随談第402回 上方みやげ話(勘三郎、そして海老蔵)

20日の火曜日、中学以来の友人の葬儀をすませ、夜は新国立で三島由紀夫の『朱雀家の滅亡』を見、(これについても別途に書いておきたい)、翌21日、朝立ちで大阪へ。台風15号襲来よりひと足早く大阪着、東京がとんでもないことになっているとは全くの知らぬが仏で終日、新歌舞伎座を見物、夜、ホテルでテレビのニュースを見て唖然とした。そういえば夜の部は、隣が連席で空いていたが、新幹線ストップのため、西下出来なかった客がかなりいたらしい。翌22日は大阪は晴天、今度は松竹座を昼夜見て、最終の新幹線で帰るという強行日程。日付が変わってから帰り着くと、FAXが待っていて96歳になる叔母の死を知らせている。中二日の大阪行きをはさんで喪服を再度着ることになった。

それにしても3月11日といい、今度の台風15号といい、どちらもわずかな時間差で難民にならずにすむという幸運に恵まれたわけだが、そのうち罰が当らなければいいが。

さて新歌舞伎座は勘三郎、松竹座は海老蔵と、もちろん理由は違うがどちらも再起の舞台である。こちらとしては、再起の按配を見極めたい、というのが、せせこましい日程を縫って出かけた理由だった。勘三郎とは、先月、新橋演舞場の花形歌舞伎をたまたま同じ日に見に来ていたので、ほんの立ち話だったが話を聞く機会があった。見た目は浅黒く日焼けして元気そうだったのでそれを言うと、いや、まだダメなんだ、ということだった。

今月は『文七元結』の長兵衛に『お祭り』と、多大な期待をする向きからはやや軽めとも見られる演目、役なのは、まずは瀬踏みという含みでもあるだろう。舞台を見る限り、少しも変るところはない元気さに見える。相変わらずの巧さ、愛嬌で客席を沸かせている。だが、傍目にはそうでも、本人としては思うほど充分ではないのらしい。消耗も激しいらしい。PHYSICALよりMENTALな面に比重のかかっていることだから、本人でないとわからない部分が大きいに違いない。そういえば『お祭り』で光度が少し落ちたような気がするなどと利いた風を言うのは、そう言われてみれば、という賢しらに過ぎまい。

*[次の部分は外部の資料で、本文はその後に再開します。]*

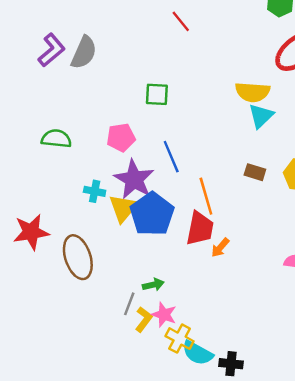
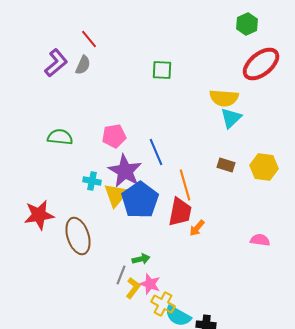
red line: (181, 21) -> (89, 39), moved
gray semicircle: (84, 53) -> (83, 65), size x0.7
green square: (157, 94) -> (162, 70), moved

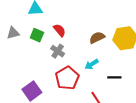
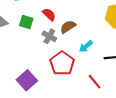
brown semicircle: (97, 38) -> (68, 27), moved

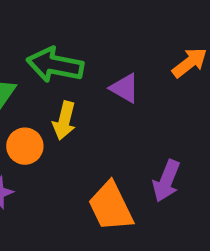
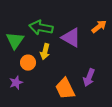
purple triangle: (125, 88) -> (71, 38), size x1.5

長期戦の構えでこうしたことを積み重ねながら少しずつ直してゆく以外はないのだそうだが、心配なのは、向後、ずっとスケジュールが休みもなく続いていることで、ロビーには、来月の喜界ヶ島への俊寛ツアーのチラシも置いてある。何年前か前にもやった、鹿児島沖の喜界ガ島の海岸で『俊寛』を演じて好評だったのを再現しようというのであるらしい。その後には、平成中村座を隅田河畔に建てた切りにして、約半年間、公演を打つ。その間には勘太郎改め六代目勘九郎襲名という大切な行事があったり、休む暇なく続いている。当然それは、精神的な重圧としてのしかかってくるだろう。何とかならないものだろうか?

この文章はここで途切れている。